On the long journey from Sydney to Perth, Ryan Campbell found himself struggling to focus on watching films during his flight.
So, instead, he decided to stare at the flight path and his emotions stirred when he realised the plane was flying over Kalgoorlie, Western Australia's famous gold-mining town where he spent some of his formative years.
"There was this calmness that I felt. I'm home," Campbell, the former Australia wicketkeeper-batter and Netherlands coaching consultant, told ESPNcricinfo.
Two days ahead of the T20 World Cup game between Netherlands and Pakistan at Optus Stadium, Campbell returned home to Perth for the first time since April. Back then, Campbell had enjoyed a long-awaited homecoming after two years due to WA's strict Covid-19 hard border.
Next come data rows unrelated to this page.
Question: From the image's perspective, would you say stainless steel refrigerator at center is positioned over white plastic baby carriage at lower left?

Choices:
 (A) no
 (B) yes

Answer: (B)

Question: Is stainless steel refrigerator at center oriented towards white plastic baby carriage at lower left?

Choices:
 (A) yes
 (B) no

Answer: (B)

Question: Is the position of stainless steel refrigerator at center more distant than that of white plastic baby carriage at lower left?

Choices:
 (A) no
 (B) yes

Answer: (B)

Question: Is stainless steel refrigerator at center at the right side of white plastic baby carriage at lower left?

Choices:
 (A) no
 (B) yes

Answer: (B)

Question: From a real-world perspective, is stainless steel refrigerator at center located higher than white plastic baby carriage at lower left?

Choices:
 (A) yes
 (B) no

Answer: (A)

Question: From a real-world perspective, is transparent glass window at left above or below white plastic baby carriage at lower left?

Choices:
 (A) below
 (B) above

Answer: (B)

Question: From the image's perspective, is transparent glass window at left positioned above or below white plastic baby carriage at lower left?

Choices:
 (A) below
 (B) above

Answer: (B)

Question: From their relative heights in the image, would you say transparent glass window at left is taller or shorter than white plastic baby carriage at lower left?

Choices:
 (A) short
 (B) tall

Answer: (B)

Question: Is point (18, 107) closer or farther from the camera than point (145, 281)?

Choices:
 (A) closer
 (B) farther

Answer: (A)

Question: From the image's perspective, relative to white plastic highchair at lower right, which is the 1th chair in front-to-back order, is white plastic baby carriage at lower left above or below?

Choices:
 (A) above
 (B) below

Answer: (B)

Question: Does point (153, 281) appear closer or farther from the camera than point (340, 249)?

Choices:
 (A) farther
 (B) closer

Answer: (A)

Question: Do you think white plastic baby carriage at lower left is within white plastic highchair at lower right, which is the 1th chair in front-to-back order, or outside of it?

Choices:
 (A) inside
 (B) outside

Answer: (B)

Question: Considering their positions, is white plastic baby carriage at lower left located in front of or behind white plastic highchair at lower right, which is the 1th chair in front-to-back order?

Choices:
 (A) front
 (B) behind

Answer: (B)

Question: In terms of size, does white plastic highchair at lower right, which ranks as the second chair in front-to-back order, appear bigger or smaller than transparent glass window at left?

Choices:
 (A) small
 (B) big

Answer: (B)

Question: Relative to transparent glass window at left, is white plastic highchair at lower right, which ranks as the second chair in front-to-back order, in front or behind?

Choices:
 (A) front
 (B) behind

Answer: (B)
"It was the first time I saw mum and dad since Covid-19. I saw mates and watched the (AFL team) Dockers play," Campbell said. "I was fit and healthy."
But just days after he left Perth, Campbell went into cardic arrest in the UK while playing with his two children in a playground. He was given CPR at the scene before spending seven days in an induced coma.
He was given only a seven percent chance of survival, but rallied and has since made a full recovery.
"That's why everyone who had seen me in Perth couldn't quite believe what happened to me literally just a few days after I left," Campbell said. "They were all shocked."
Having endured so much, Campbell, who has children aged seven and four, savoured spending time with close mates at a bar shortly after arriving in Perth on Friday. Some of them hadn't seen him since his near-death experience.
"It's great to be back, almost a bit surreal," he said. "When we were in Geelong [for the first round], I had a reunion with friends. Guys from Las Vegas, Hong Kong, Perth, Sydney and Melbourne flew in.
"It was emotional to see them, emotional for them too. Grown men were in tears and giving me hugs. I'm lucky to have those people around me."
"Grown men were in tears and giving me hugs. I'm lucky to have those people around me."
Ryan Campbell, the former Australia player and current Netherlands coaching consultant
His mates like to rib him by dubbing him the 'Prince of Perth' due to Campbell's popularity as a flamboyant wicketkeeper-batter. He had also carved an effective opening partnership with Mike Hussey during WA's heyday in the late 1990s. He was a prominent figure in the local media after he retired from cricket in 2006 before heading abroad.
But that moniker might not be a stretch of the truth with Campbell, who played two ODIs in 2002, warmly embraced by several patrons at the popular watering hole.
"There were times I didn't think I would ever be back in Perth," he said. "I've spent five years in the Netherlands and the five before that in Hong Kong, but I'll always call Perth home. I'm the most proud person of this wonderful state."
While in Perth he'll also catch up with his parents, having not seen his dad since April. "We'll talk a lot of rubbish and what's going on," he said. "Of course, he'll have an opinion on the cricket, as he always watches it."
On the Netherlands' team bus from the airport to hotel, Campbell excitedly pointed out the city's landmarks to his wide-eyed players who were mostly making their first visit to Perth.
"I'm like a proud dad wanting to show off their babies," he said. "On the bus I was pointing out the stadium and the Swan River. The guys were in love with it already."
Having passed the head coach reins to Ryan Cook, the T20 World Cup is a swansong for Campbell with the Netherlands after almost six years. With his young family entrenched in the Netherlands, with his children speaking fluent Dutch and proudly supporting the Netherlands at the upcoming FIFA World Cup, Campbell was uncertain about his next move.
"My family is very settled in Europe. The kids are in school. We'll only move if there is something set in stone," Campbell said. "The romantic in me would be keen to coach in Australia but it's tough to get a job there. If it means in the UK or somewhere else, so be it."
Before then, Campbell is helping steer the Netherlands' T20 World Cup campaign, which started by them memorably navigating through the first round.
After losses to Bangladesh and India in the Super 12s, Campbell's local knowledge is hoped to help muster a highly competitive effort against a wounded Pakistan, whose semi-final dreams are hanging by a thread.
No matter the result, watching his adopted country play at the 60,000-seat Optus Stadium will cap a memorable return to Perth for Campbell.
"In my dream of dreams, I would love to see Scorchers fans dressed in orange and throw their support for the Dutch," he said. "I can't wait for the guys to play at the stadium in front of the passionate Perth fans. It will be an amazing experience."